Quarantine Rules Reinstated For Estonia & Latvia

Travellers arriving in Scotland from Estonia and Latvia must quarantine for 14 days at home or another address, from 4am on Saturday (28 November).

A significant increase in cases of coronavirus (COVID-19) in those countries as well as a rise in the numbers of cases testing positive, and the associated risk of importation into Scotland has led to the decisions to remove exemption status.

At the same time a number of destinations are being added to the list of countries and territories where travellers will be exempt from quarantine on arrival in Scotland.

They are: Aruba, Bhutan, Israel, Jerusalem, Kiribati, Micronesia, Mongolia, Namibia, Northern Mariana Islands, Rwanda, Samoa, Solomon Islands, Sri Lanka, Timor-Leste, Tonga, Uruguay, Vanuatu and the Caribbean islands of the US Virgin Islands, Bonaire, Sint Eustatius and Saba.

The enhanced travel controls which prevented visitors arriving into the UK from Denmark will also be removed this Saturday. However, anyone arriving into the UK from Denmark will still be required to isolate for 14 days.

The regulations will also make minor amendments to sectoral exemptions related to state business, diplomatic missions and sub-sea telecommunications workers.

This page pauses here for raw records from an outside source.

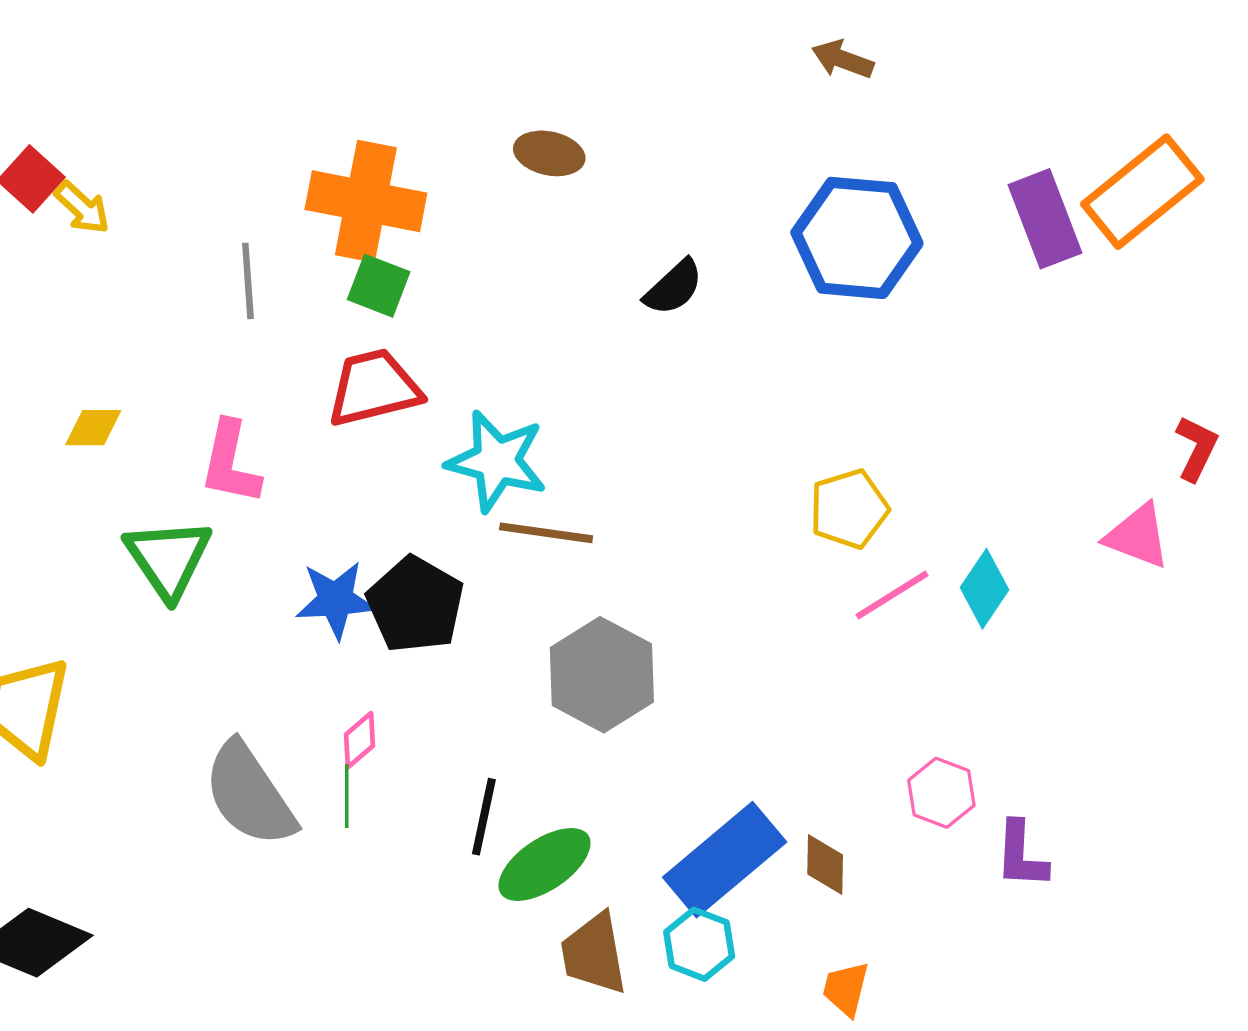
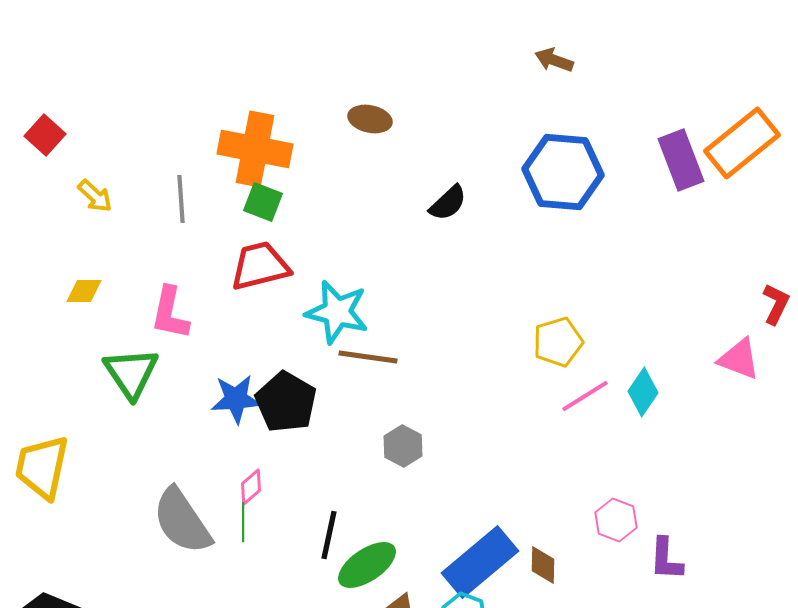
yellow arrow: (82, 208) -> (95, 196), moved
gray hexagon: (602, 675) -> (403, 446), size x0.6

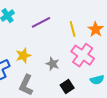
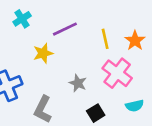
yellow star: (23, 56) -> (43, 53), moved

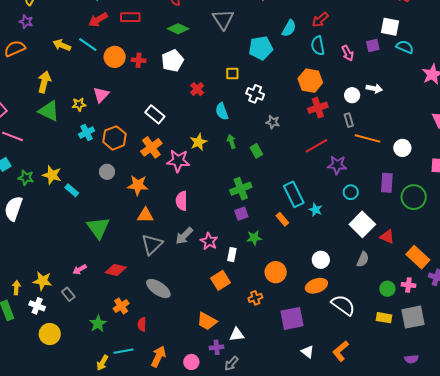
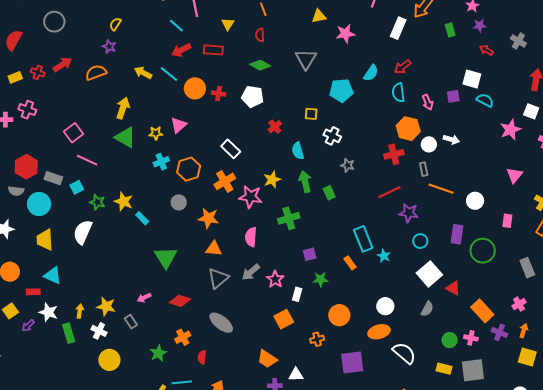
white pentagon: (173, 61) -> (252, 97), turned 30
orange hexagon: (310, 81) -> (408, 129), moved
green arrow: (231, 142) -> (305, 182), size x1.5
green cross: (241, 189) -> (289, 218), moved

Justice Secretary Humza Yousaf said:

“We continue to closely monitor the status of the pandemic in countries across the world, given circumstances can change so rapidly and that all of us must take great care to avoid contributing to the spread of the virus.
“The removal of the travel ban on visitors from Denmark as well as the addition of a number of destinations to the list of countries designated exempt from quarantine requirements, should not be taken as a green light for lots of people to arrange overseas travel.
“Our message remains clear that people should think very hard before committing to non-essential foreign travel as the public health situation, and therefore our response to it, can change rapidly.
“It is imperative that we disrupt the spread of this virus which remains a significant challenge in Scotland and across the world.”


Public health rules for international travel are an important part of Scotland’s wider response to the pandemic to limit the introduction of new chains of transmission.  Decisions about quarantine requirements for arrivals from overseas destinations, as well as any exemptions, are informed by risk assessments provided by the Joint Biosecurity centre (JBC), which has published an information note explaining its methodology.

Enhanced border health measures were introduced around Denmark as a precautionary move to prevent the spread of a variant strain of the coronavirus associated with outbreaks in mink farms in Denmark.

The quarantine exemption applies for Israel in its entirety, and Jerusalem in its entirety. For the Occupied Palestinian Territories, only East Jerusalem is included in the exemption. The remainder of the Occupied Palestinian Territories are not included.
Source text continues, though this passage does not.